Healthy chicken soup garnished with parsley
A bowlful of wellness garnished with bright herbs.

There’s nothing better than serving fall soups and stews healthy enough to fuel your body and warm your spirit. This turmeric chicken soup pairs beautifully with a slice of crusty sourdough or a warm piece of cornbread. If you’re feeling indulgent, a grilled cheese on hearty whole grain bread turns it into a dreamy fall lunch.

For something light and fresh on the side, toss together a simple arugula salad with apples and walnuts—it brightens up the meal. And if you’re planning a cozy family dinner, set this alongside my Fall Soup Recipes for a spread that’s as comforting as it is colorful.
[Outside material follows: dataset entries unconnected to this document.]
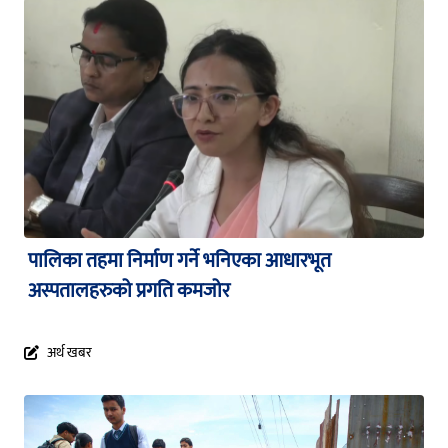
पालिका तहमा निर्माण गर्ने भनिएका आधारभूत
अस्पतालहरुको प्रगति कमजोर
अर्थ खबर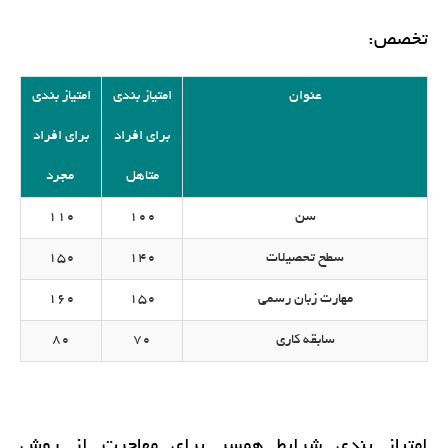
تخصص:
عنوان
امتیاز بندی
امتیاز بندی
برای افراد
برای افراد
متاهل
مجرد
سن
100
110
سطح تحصیلات
140
150
مهارت زبان رسمی
150
160
سابقه کاری
70
80
امتیاز بندی شرایط همسر برای مهاجرت از روش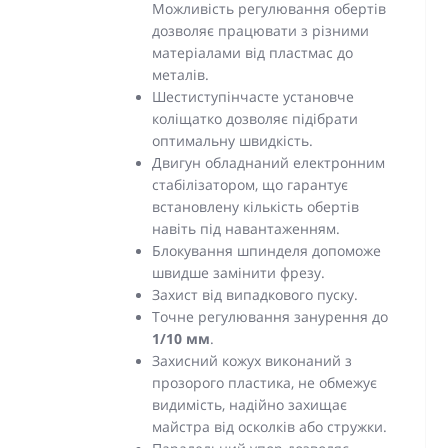
Можливість регулювання обертів
дозволяє працювати з різними
матеріалами від пластмас до
металів.
Шестиступінчасте установче
коліщатко дозволяє підібрати
оптимальну швидкість.
Двигун обладнаний електронним
стабілізатором, що гарантує
встановлену кількість обертів
навіть під навантаженням.
Блокування шпинделя допоможе
швидше замінити фрезу.
Захист від випадкового пуску.
Точне регулювання занурення до
1/10 мм
.
Захисний кожух виконаний з
прозорого пластика, не обмежує
видимість, надійно захищає
майстра від осколків або стружки.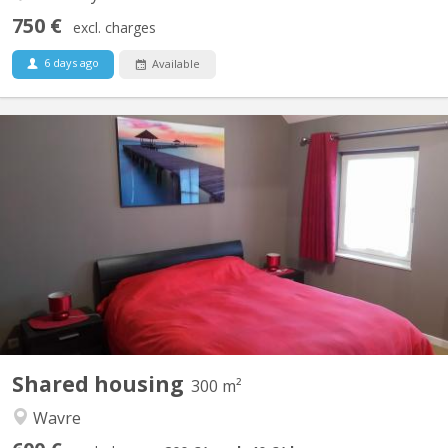
750 €
excl. charges
6 days ago
Available
KV 1330
Régent en éducation physique loue chambre(lit double) dans une
belle villa pour UNIQUEMENT étudiant(e), stagiaire sérieux(se) et
soigneux(se). Salle de douche privatisée, TV, Wi-fi, fitness, grand
jardin, bureau, Lave linge, parking privé. Endroit calme, idéal pour
étudier. A 8 min...
Shared housing
300 m²
Wavre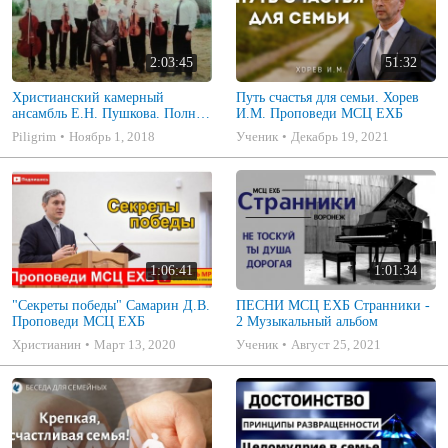
2:03:45
51:32
Христианский камерный
Путь счастья для семьи. Хорев
ансамбль Е.Н. Пушкова. Полное
И.М. Проповеди МСЦ ЕХБ
собрание
Piligrim
Ноябрь 1, 2018
Ученик
Декабрь 19, 2021
1:06:41
1:01:34
"Секреты победы" Самарин Д.В.
ПЕСНИ МСЦ ЕХБ Странники -
Проповеди МСЦ ЕХБ
2 Музыкальный альбом
Христианин
Март 13, 2020
Ученик
Август 25, 2021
Whether it’s for meal prep, a chilly evening, or a weekend gathering, fall soups and stews healthy like this one are always welcome at the table.

Conclusion

Making this anti-inflammatory turmeric chicken soup reminds me why I fell in love with cooking—simple ingredients, rich flavors, and the power to nourish from the inside out. As the leaves change and days get shorter, having a few fall soups and stews healthy in your back pocket is the secret to keeping everyone full and feeling good.

Don’t be afraid to get creative, either. This recipe is a strong base you can customize with veggies, grains, or whatever your heart (or fridge) calls for. If you’re in the mood for something with a fall twist, my Pumpkin Soup is another beautiful bowl worth bookmarking.

Whip up this turmeric chicken soup and taste the coziness for yourself. I’d love to hear how your version turns out—leave a comment below and share what you added, changed, or loved most.

And if you snap a photo, tag me on Pinterest or Instagram so we can all enjoy your take. Let’s keep the love for fall soups and stews healthy going strong—one bowl at a time.

Let’s make memories one bite at a time.